- _Provided information_:
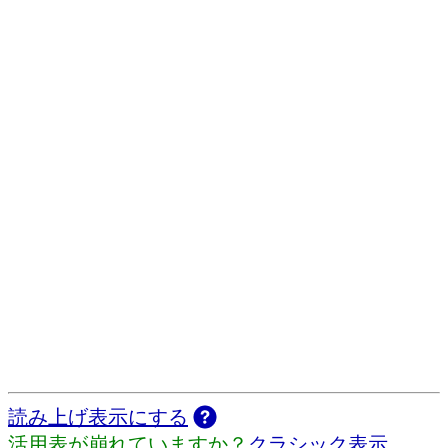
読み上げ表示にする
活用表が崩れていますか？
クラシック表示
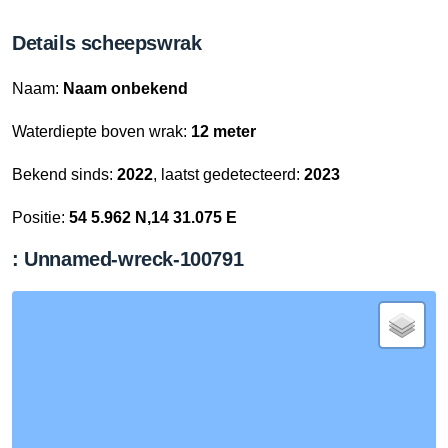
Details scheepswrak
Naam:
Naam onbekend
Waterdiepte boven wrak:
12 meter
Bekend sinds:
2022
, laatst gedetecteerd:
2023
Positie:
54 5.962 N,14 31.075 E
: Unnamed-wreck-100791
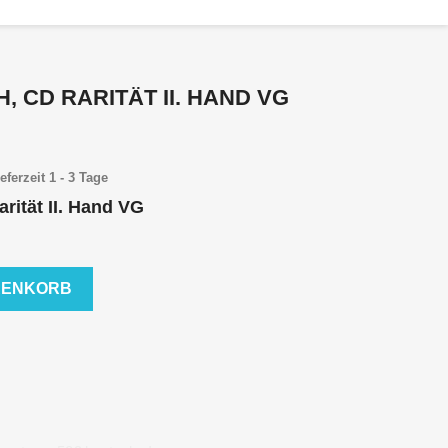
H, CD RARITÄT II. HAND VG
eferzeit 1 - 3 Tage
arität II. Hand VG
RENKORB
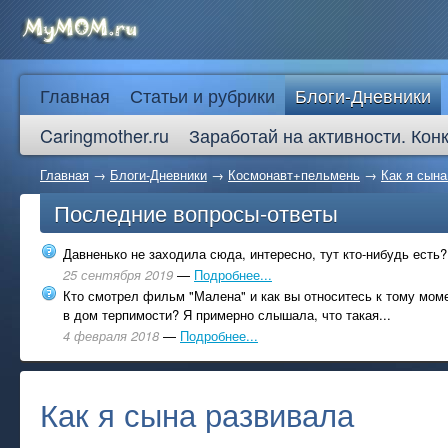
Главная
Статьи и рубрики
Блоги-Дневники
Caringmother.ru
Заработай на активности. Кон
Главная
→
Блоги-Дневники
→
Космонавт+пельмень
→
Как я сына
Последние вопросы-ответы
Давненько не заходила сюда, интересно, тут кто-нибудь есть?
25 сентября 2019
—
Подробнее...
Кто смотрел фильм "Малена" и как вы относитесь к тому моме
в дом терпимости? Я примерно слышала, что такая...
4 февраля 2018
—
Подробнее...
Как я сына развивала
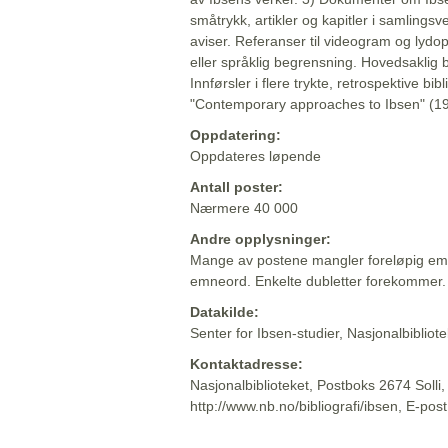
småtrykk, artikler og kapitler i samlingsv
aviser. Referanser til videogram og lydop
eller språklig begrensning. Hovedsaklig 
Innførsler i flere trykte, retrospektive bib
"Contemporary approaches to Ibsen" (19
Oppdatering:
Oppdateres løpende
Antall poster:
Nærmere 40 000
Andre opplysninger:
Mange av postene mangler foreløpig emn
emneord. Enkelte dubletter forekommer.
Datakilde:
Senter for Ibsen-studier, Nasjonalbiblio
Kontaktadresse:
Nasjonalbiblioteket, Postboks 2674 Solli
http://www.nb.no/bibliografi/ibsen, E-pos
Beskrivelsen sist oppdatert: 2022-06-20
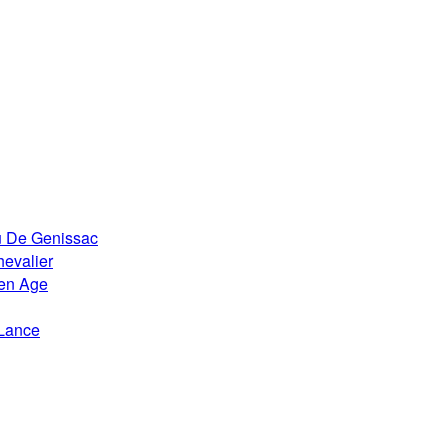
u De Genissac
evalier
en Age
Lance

- _Task statement_:
Everything in the listing should be copied exactly, apart from the images it holds.

- _Response_:
読み上げ表示にする
活用表が崩れていますか？
クラシック表示
Details scheepswrak
Naam:
Naam onbekend
Waterdiepte boven wrak:
12 meter
Bekend sinds:
2022
, laatst gedetecteerd:
2023
Positie:
54 5.962 N,14 31.075 E
: Unnamed-wreck-100791
H, CD RARITÄT II. HAND VG
eferzeit 1 - 3 Tage
arität II. Hand VG
RENKORB
Главная
Статьи и рубрики
Блоги-Дневники
Caringmother.ru
Заработай на активности. Кон
Главная
→
Блоги-Дневники
→
Космонавт+пельмень
→
Как я сына
Последние вопросы-ответы
Давненько не заходила сюда, интересно, тут кто-нибудь есть?
25 сентября 2019
—
Подробнее...
Кто смотрел фильм "Малена" и как вы относитесь к тому моме
в дом терпимости? Я примерно слышала, что такая...
4 февраля 2018
—
Подробнее...
Как я сына развивала
småtrykk, artikler og kapitler i samlingsv
aviser. Referanser til videogram og lydop
eller språklig begrensning. Hovedsaklig 
Innførsler i flere trykte, retrospektive bib
"Contemporary approaches to Ibsen" (19
Oppdatering:
Oppdateres løpende
Antall poster:
Nærmere 40 000
Andre opplysninger:
Mange av postene mangler foreløpig emn
emneord. Enkelte dubletter forekommer.
Datakilde:
Senter for Ibsen-studier, Nasjonalbiblio
Kontaktadresse:
Nasjonalbiblioteket, Postboks 2674 Solli
http://www.nb.no/bibliografi/ibsen, E-pos
Beskrivelsen sist oppdatert: 2022-06-20
u De Genissac
evalier
en Age
Lance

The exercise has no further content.